SSWR 2024 Poster Gallery: as a registered in-person and virtual attendee, you have access to the virtual Poster Gallery which includes only the posters that elected to present virtually. The rest of the posters are presented in-person in the Poster/Exhibit Hall located in Marquis BR Salon 6, ML 2. The access to the Poster Gallery will be available via the virtual conference platform the week of January 11. You will receive an email with instructions how to access the virtual conference platform.

Intentional Community and Researcher Partnerships: Co-Creating Measures with Community Partners to Assess Parents' Experiences of Child Welfare Casework and Court/Legal Practice

Schedule:
Saturday, January 13, 2024
Congress, ML 4 (Marriott Marquis Washington DC)
* noted as presenting author
Pegah Naemi Jimenez, PhD, Associate Researcher, University of Kansas, Lawrence, KS
Jared Barton, PhD, Assistant Research Professor, University of Kansas, Lawrence, KS
Becci Akin, PhD, Professor, University of Kansas, Lawrence, KS
Amanda Brown, PhD, Associate Researcher, University of Kansas, Lawrence, KS
Kaela Byers, PhD, Associate Research Professor, University of Kansas, Lawrence, KS
Background: There are limited tools available to measure the experiences and satisfaction of birth parents and youth in foster care. Tools that are available may not thoroughly capture the actionable behaviors of the professionals in agency and court/legal settings nor the lived experiences of families as they navigate complex systems in child welfare. Due to limitations of existing tools, the research team collaborated with child welfare community partners to construct two instruments to meaningfully capture parents’ experiences with caseworkers and the court/legal system.
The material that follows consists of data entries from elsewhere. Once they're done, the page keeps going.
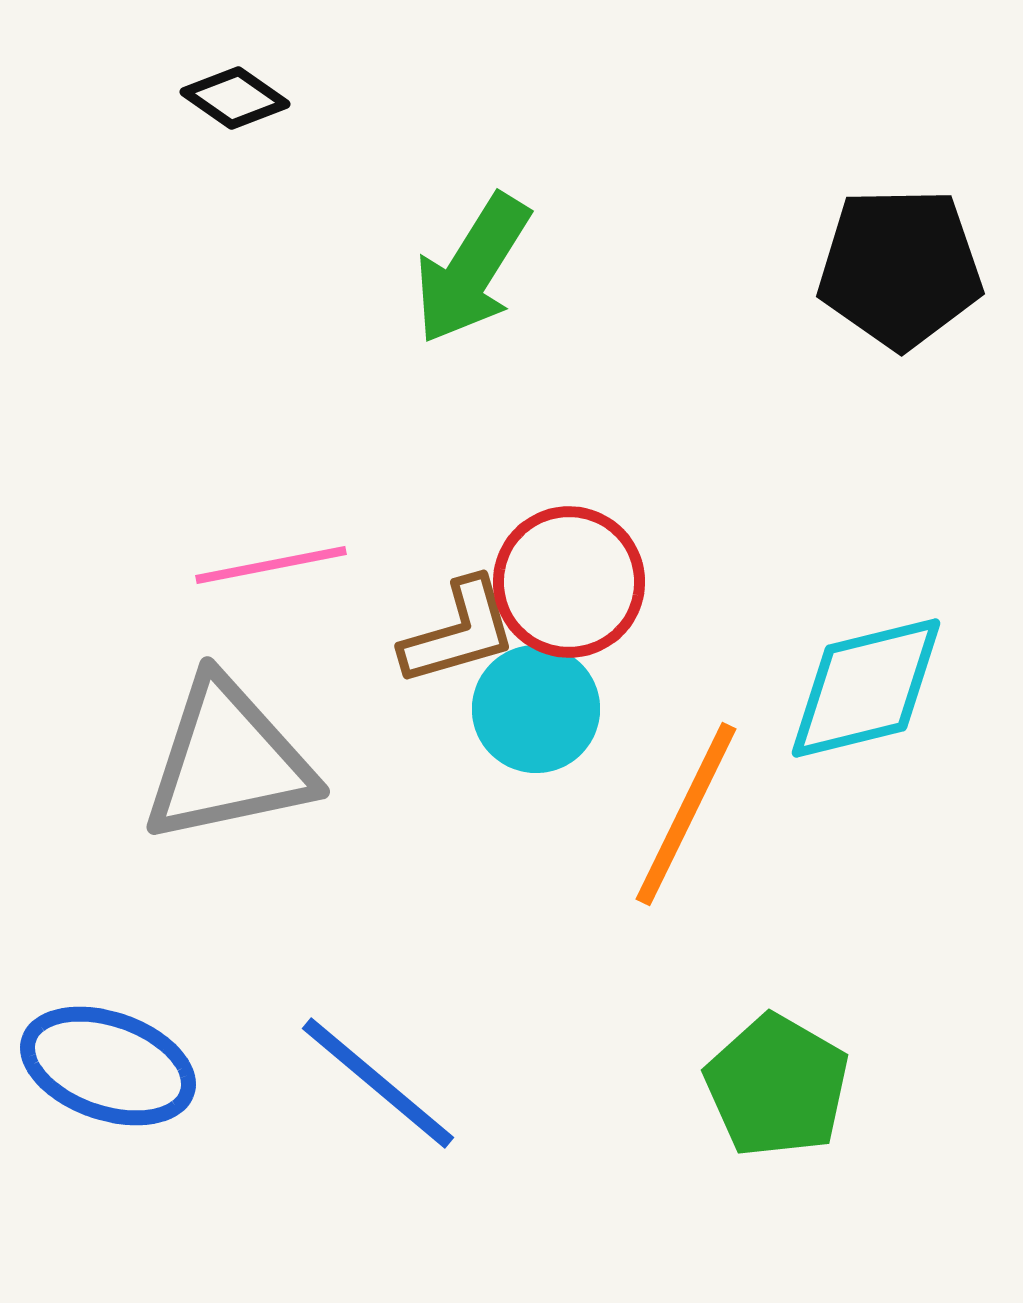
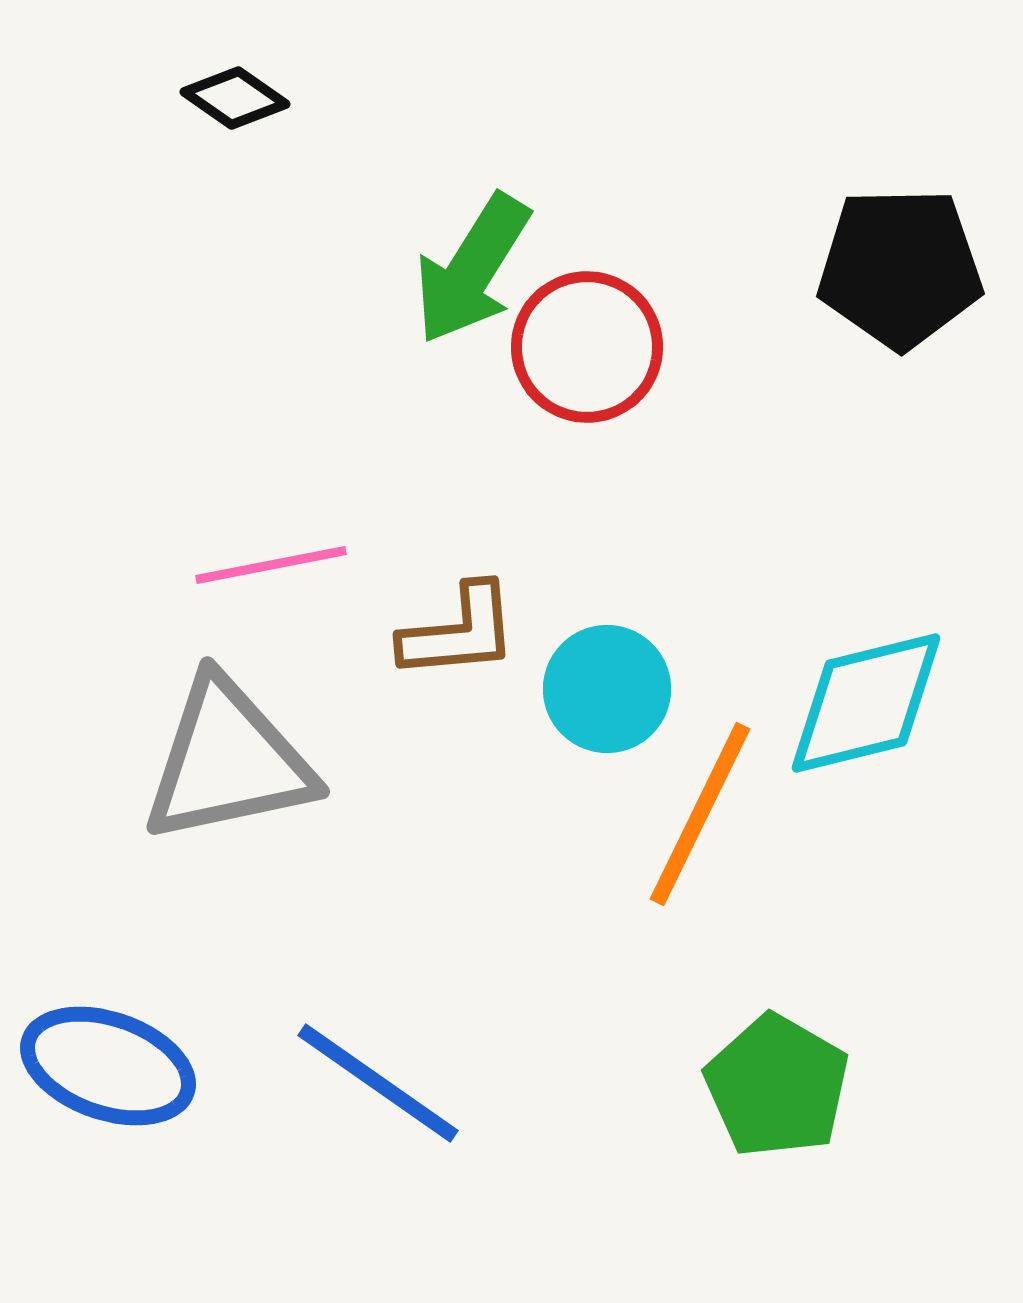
red circle: moved 18 px right, 235 px up
brown L-shape: rotated 11 degrees clockwise
cyan diamond: moved 15 px down
cyan circle: moved 71 px right, 20 px up
orange line: moved 14 px right
blue line: rotated 5 degrees counterclockwise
In an effort to decenter a singular research-focused framing, this collaborative process allowed multiple and diverse perspectives into measure development. This study’s primary aim was to describe the collaborative process of measurement construction and the process of using advanced statistical methodologies to test the psychometric properties of the measures.

Method: Researchers worked with ~35 steering committee members who represented birth parents and staff of child welfare and court/legal systems to review/identify items for measuring specific and behavioral agency practices and court/legal practices that were viewed as important to quality services. Collaborative measurement construction yielded two instruments – one instrument included 17-items that measured court/legal system practices and the second instrument included 27-items that measured child welfare casework/agency practice. Data were collected via survey that was administered by a birth parent organization, resulting in a statewide sample of 386 parents. Participants responded to each instrument using a Likert-type scale; higher scores indicated higher positive experiences with casework and court/legal systems. We conducted exploratory and confirmatory factor analyses (EFA and CFA) to establish internal consistency validity and construct validity of each newly developed measure.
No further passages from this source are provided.